TASK DESCRIPTION:
Say how many lines in the data hold "культов". Nothing else belongs in the answer.

INPUT FOR THIS TASK:
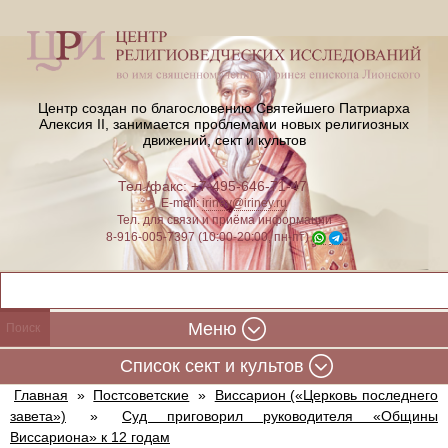
Центр создан по благословению Святейшего Патриарха
Алексия II,
занимается проблемами новых религиозных
движений, сект и культов
Тел./факс: +7-495-646-71-47
E-mail:
iriney@iriney.ru
Тел. для связи и приёма информации
8-916-005-7397 (10:00-20:00, пн-пт)
Меню
Cписок сект и культов
Главная
»
Постсоветские
»
Виссарион («Церковь последнего
завета»)
»
Суд приговорил руководителя «Общины
Виссариона» к 12 годам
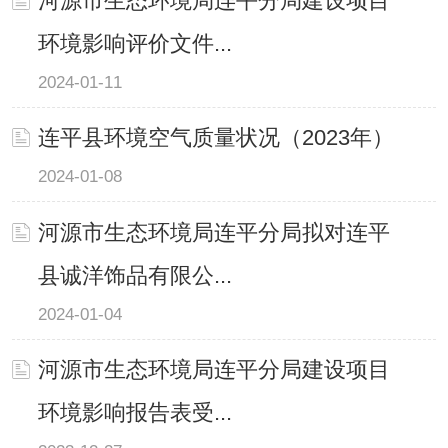
河源市生态环境局连平分局建设项目
环境影响评价文件...
2024-01-11
连平县环境空气质量状况（2023年）
2024-01-08
河源市生态环境局连平分局拟对连平
县诚洋饰品有限公...
2024-01-04
河源市生态环境局连平分局建设项目
环境影响报告表受...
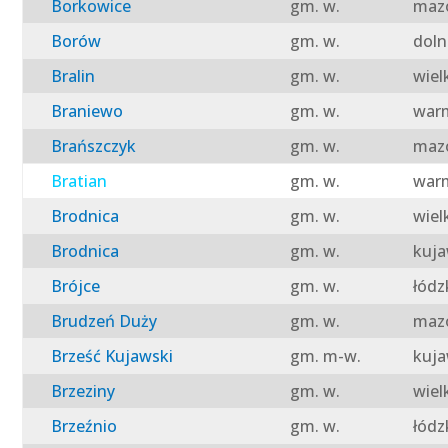
Borkowice
gm. w.
mazo
Borów
gm. w.
doln
Bralin
gm. w.
wiel
Braniewo
gm. w.
warm
Brańszczyk
gm. w.
mazo
Bratian
gm. w.
warm
Brodnica
gm. w.
wiel
Brodnica
gm. w.
kuja
Brójce
gm. w.
łódz
Brudzeń Duży
gm. w.
mazo
Brześć Kujawski
gm. m-w.
kuja
Brzeziny
gm. w.
wiel
Brzeźnio
gm. w.
łódz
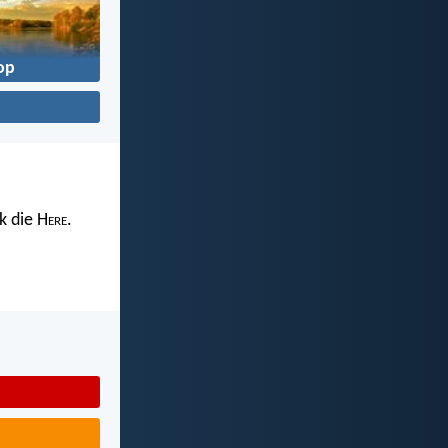
op
k die H
ere
.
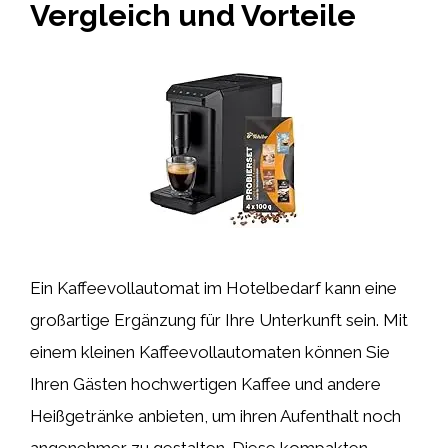
Vergleich und Vorteile
Ein Kaffeevollautomat im Hotelbedarf kann eine
großartige Ergänzung für Ihre Unterkunft sein. Mit
einem kleinen Kaffeevollautomaten können Sie
Ihren Gästen hochwertigen Kaffee und andere
Heißgetränke anbieten, um ihren Aufenthalt noch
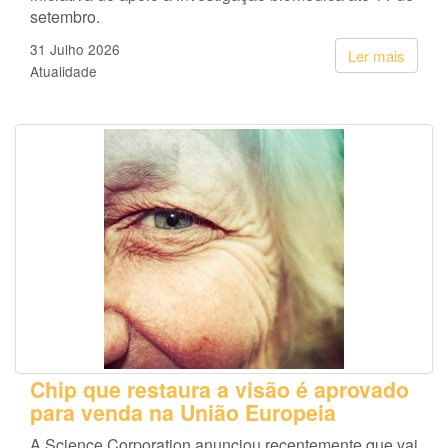
setembro.
31 Julho 2026
Ler mais
Atualidade
Chip que restaura a visão é aprovado
para venda na União Europeia
A Science Corporation anunciou recentemente que vai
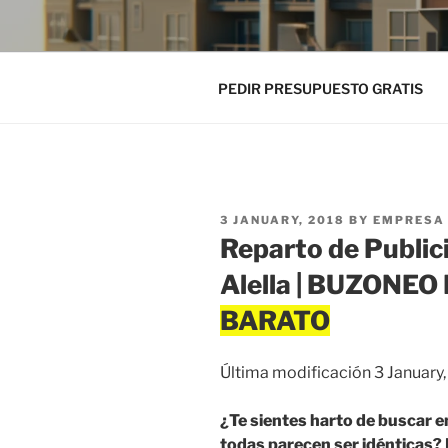
PEDIR PRESUPUESTO GRATIS
POSTED
3 JANUARY, 2018
BY
EMPRESA 
ON
Reparto de Public
Alella | BUZONE
Última modificación 3 January
¿Te sientes harto de buscar e
todas parecen ser idénticas? 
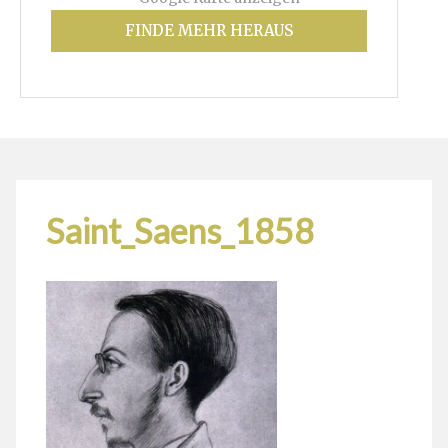
FINDE MEHR HERAUS
Saint_Saens_1858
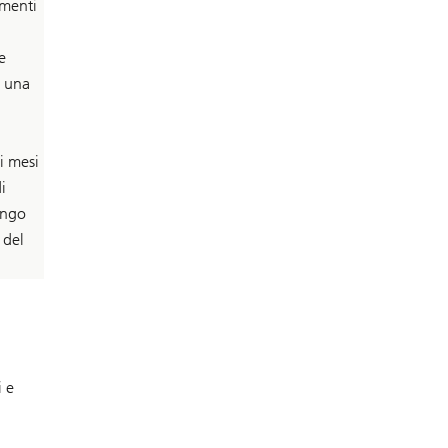
imenti
e
i una
i mesi
i
ungo
 del
i e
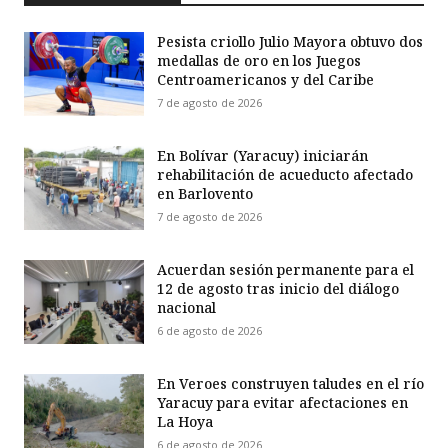
Pesista criollo Julio Mayora obtuvo dos
medallas de oro en los Juegos
Centroamericanos y del Caribe
7 de agosto de 2026
En Bolívar (Yaracuy) iniciarán
rehabilitación de acueducto afectado
en Barlovento
7 de agosto de 2026
Acuerdan sesión permanente para el
12 de agosto tras inicio del diálogo
nacional
6 de agosto de 2026
En Veroes construyen taludes en el río
Yaracuy para evitar afectaciones en
La Hoya
6 de agosto de 2026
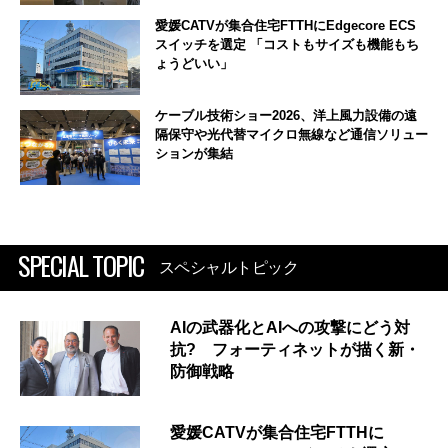
愛媛CATVが集合住宅FTTHにEdgecore ECS
スイッチを選定 「コストもサイズも機能もち
ょうどいい」
ケーブル技術ショー2026、洋上風力設備の遠
隔保守や光代替マイクロ無線など通信ソリュー
ションが集結
SPECIAL TOPIC
スペシャルトピック
AIの武器化とAIへの攻撃にどう対
抗? フォーティネットが描く新・
防御戦略
愛媛CATVが集合住宅FTTHに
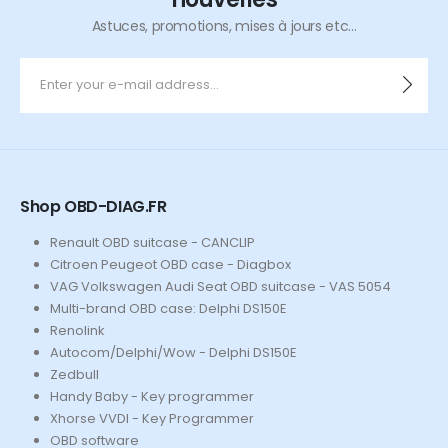
Astuces, promotions, mises à jours etc...
Shop OBD-DIAG.FR
Renault OBD suitcase - CANCLIP
Citroen Peugeot OBD case - Diagbox
VAG Volkswagen Audi Seat OBD suitcase - VAS 5054
Multi-brand OBD case: Delphi DS150E
Renolink
Autocom/Delphi/Wow - Delphi DS150E
Zedbull
Handy Baby - Key programmer
Xhorse VVDI - Key Programmer
OBD software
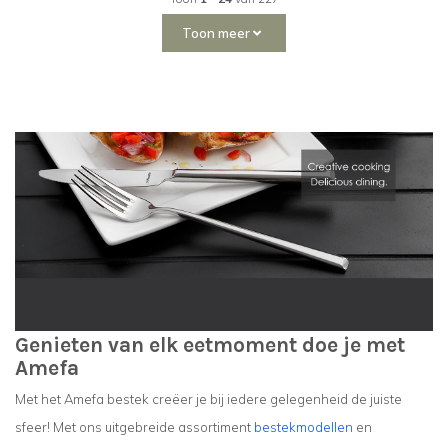
Toon meer
Genieten van elk eetmoment doe je met
Amefa
Met het Amefa bestek creëer je bij iedere gelegenheid de juiste
sfeer! Met ons uitgebreide assortiment
bestekmodellen
en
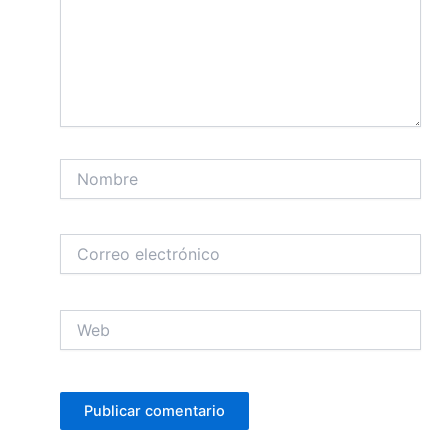
Nombre
Correo
electrónico
Web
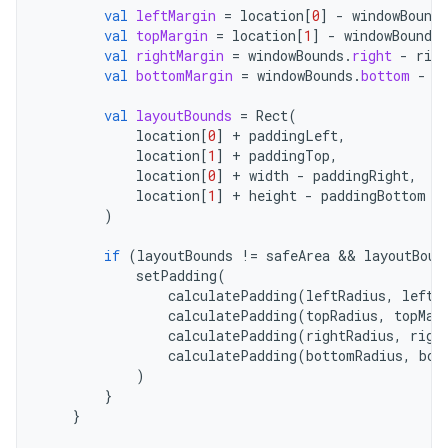
val
leftMargin
=
location
[
0
]
-
windowBounds
val
topMargin
=
location
[
1
]
-
windowBounds
.
val
rightMargin
=
windowBounds
.
right
-
righ
val
bottomMargin
=
windowBounds
.
bottom
-
b
val
layoutBounds
=
Rect
(
location
[
0
]
+
paddingLeft
,
location
[
1
]
+
paddingTop
,
location
[
0
]
+
width
-
paddingRight
,
location
[
1
]
+
height
-
paddingBottom
)
if
(
layoutBounds
!=
safeArea
&&
layoutBoun
setPadding
(
calculatePadding
(
leftRadius
,
leftM
calculatePadding
(
topRadius
,
topMar
calculatePadding
(
rightRadius
,
righ
calculatePadding
(
bottomRadius
,
bot
)
}
}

ANSWER:
2